_What the task asks_
Beginning at the line that contains "ppoint Defaico Villa", reproduce the entries below exactly, ending with the line that contains "розкриттям теми і практичною спрямованістю.". Omit each picture.

-- Task inputs follows --

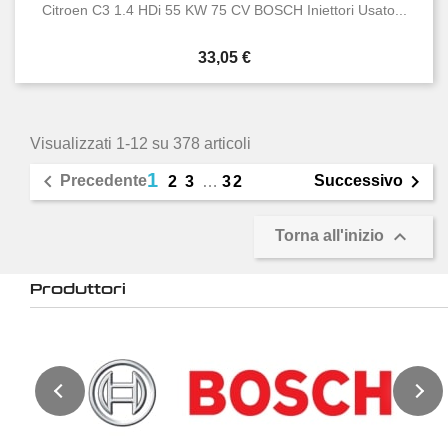
Citroen C3 1.4 HDi 55 KW 75 CV BOSCH Iniettori Usato...
Prezzo
33,05 €
Visualizzati 1-12 su 378 articoli
1


Precedente
Successivo
2
3
…
32

Torna all'inizio
Produttori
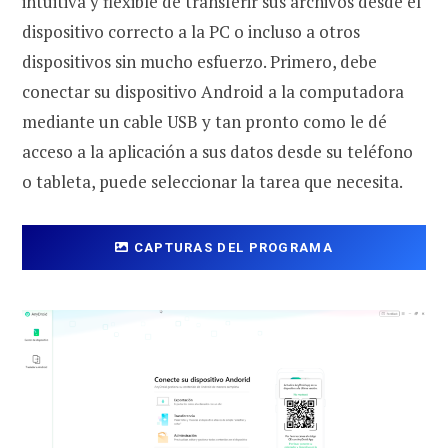
intuitiva y flexible de transferir sus archivos desde el
dispositivo correcto a la PC o incluso a otros
dispositivos sin mucho esfuerzo. Primero, debe
conectar su dispositivo Android a la computadora
mediante un cable USB y tan pronto como le dé
acceso a la aplicación a sus datos desde su teléfono
o tableta, puede seleccionar la tarea que necesita.
CAPTURAS DEL PROGRAMA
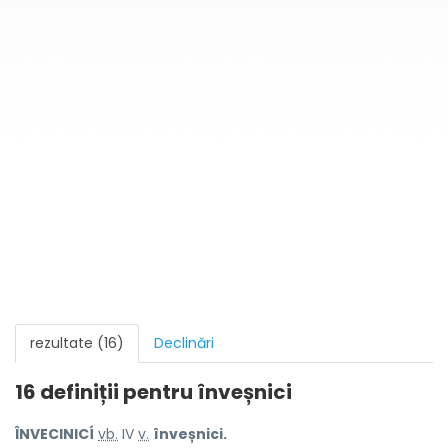
rezultate (16)
Declinări
16 definiții pentru
înveșnici
ÎNVECINICÍ
vb.
IV
v.
înveșnici.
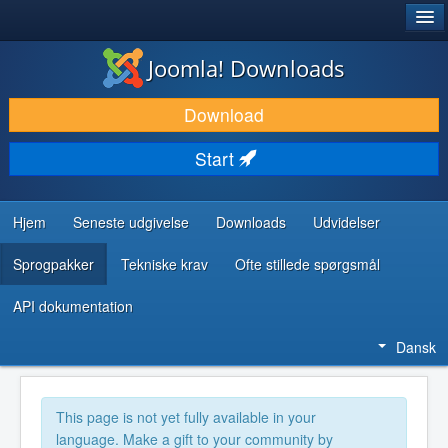
®
JOOMLA!
Joomla! Downloads
DOWNLOAD & UDVID
Download
OPDAG & LÆR
Start
FÆLLESSKABET & SUPPORT
UDVIKLERRESSOURCER
Hjem
Seneste udgivelse
Downloads
Udvidelser
Sprogpakker
Tekniske krav
Ofte stillede spørgsmål
API dokumentation
Dansk
This page is not yet fully available in your
language. Make a gift to your community by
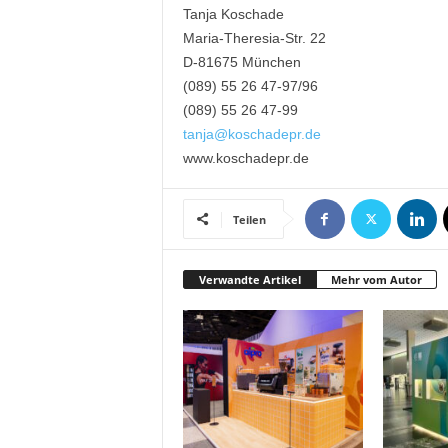
t
Tanja Koschade
i
Maria-Theresia-Str. 22
o
D-81675 München
n
(089) 55 26 47-97/96
.
(089) 55 26 47-99
tanja@koschadepr.de
www.koschadepr.de
Teilen
Verwandte Artikel
Mehr vom Autor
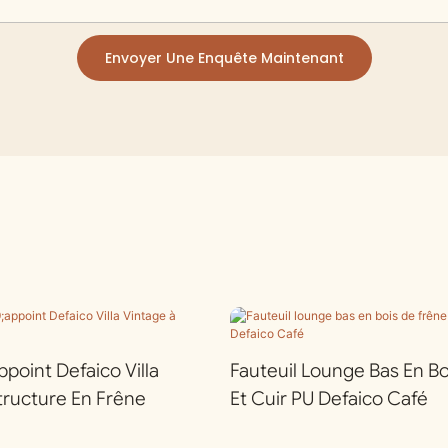
Envoyer Une Enquête Maintenant
ppoint Defaico Villa
Fauteuil Lounge Bas En B
tructure En Frêne
Et Cuir PU Defaico Café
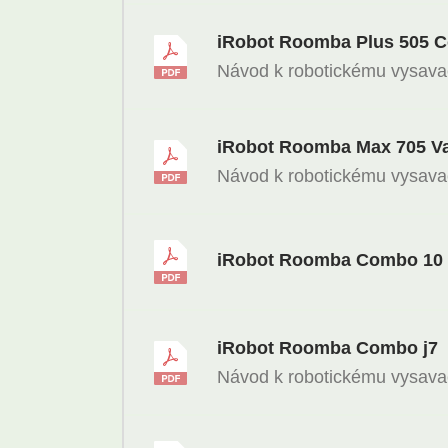
iRobot Roomba Plus 505 
Návod k robotickému vysav
iRobot Roomba Max 705 V
Návod k robotickému vysav
iRobot Roomba Combo 10
iRobot Roomba Combo j7
Návod k robotickému vysav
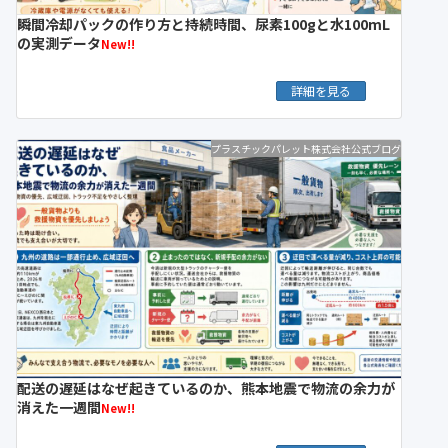
瞬間冷却パックの作り方と持続時間、尿素100gと水100mL
の実測データ
New!!
詳細を見る
プラスチックパレット株式会社公式ブログ
配送の遅延はなぜ起きているのか、熊本地震で物流の余力が
消えた一週間
New!!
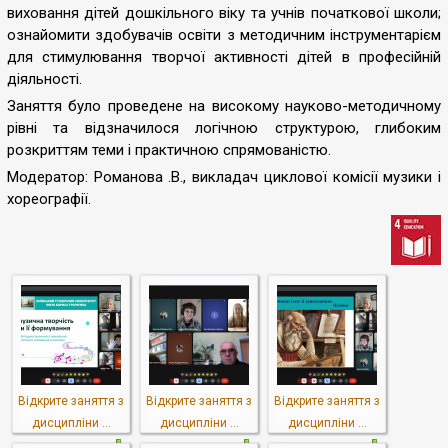
виховання дітей дошкільного віку та учнів початкової школи;
ознайомити здобувачів освіти з методичним інструментарієм
для стимулювання творчої активності дітей в професійній
діяльності.
Заняття було проведене на високому науково-методичному
рівні та відзначилося логічною структурою, глибоким
розкриттям теми і практичною спрямованістю.
Модератор: Романова .В., викладач циклової комісії музики і
хореографії.
Відкрите заняття з
Відкрите заняття з
Відкрите заняття з
дисципліни ...
дисципліни ...
дисципліни ...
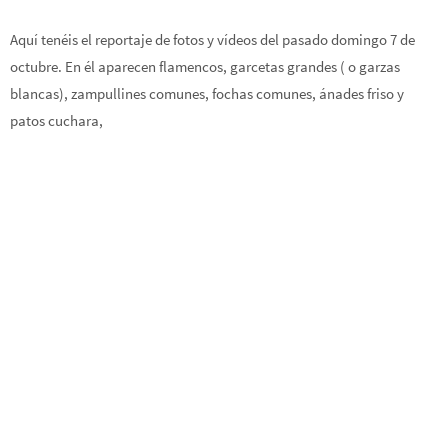
Aquí tenéis el reportaje de fotos y vídeos del pasado domingo 7 de
octubre. En él aparecen flamencos, garcetas grandes ( o garzas
blancas), zampullines comunes, fochas comunes, ánades friso y
patos cuchara,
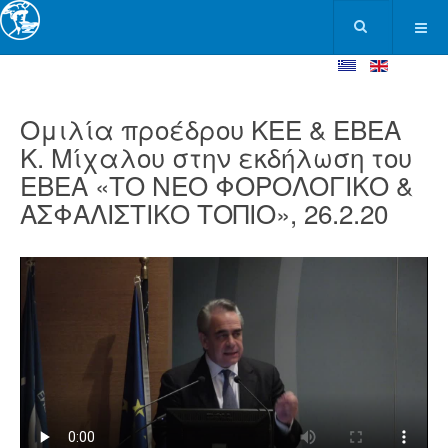
Ομιλία προέδρου ΚΕΕ & ΕΒΕΑ
Κ. Μίχαλου στην εκδήλωση του
ΕΒΕΑ «ΤΟ ΝΕΟ ΦΟΡΟΛΟΓΙΚΟ &
ΑΣΦΑΛΙΣΤΙΚΟ ΤΟΠΙΟ», 26.2.20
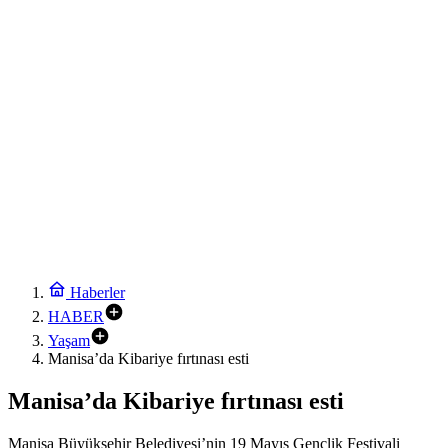
Haberler
HABER
Yaşam
Manisa’da Kibariye fırtınası esti
Manisa’da Kibariye fırtınası esti
Manisa Büyükşehir Belediyesi’nin 19 Mayıs Gençlik Festivali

-- Task inputs concluded --

_Solution_
ppoint Defaico Villa
Fauteuil Lounge Bas En B
tructure En Frêne
Et Cuir PU Defaico Café
iRobot Roomba Plus 505 
Návod k robotickému vysav
iRobot Roomba Max 705 V
Návod k robotickému vysav
iRobot Roomba Combo 10
iRobot Roomba Combo j7
Návod k robotickému vysav
瞬間冷却パックの作り方と持続時間、尿素100gと水100mL
の実測データ
New!!
詳細を見る
プラスチックパレット株式会社公式ブログ
配送の遅延はなぜ起きているのか、熊本地震で物流の余力が
消えた一週間
New!!
виховання дітей дошкільного віку та учнів початкової школи;
ознайомити здобувачів освіти з методичним інструментарієм
для стимулювання творчої активності дітей в професійній
діяльності.
Заняття було проведене на високому науково-методичному
рівні та відзначилося логічною структурою, глибоким
розкриттям теми і практичною спрямованістю.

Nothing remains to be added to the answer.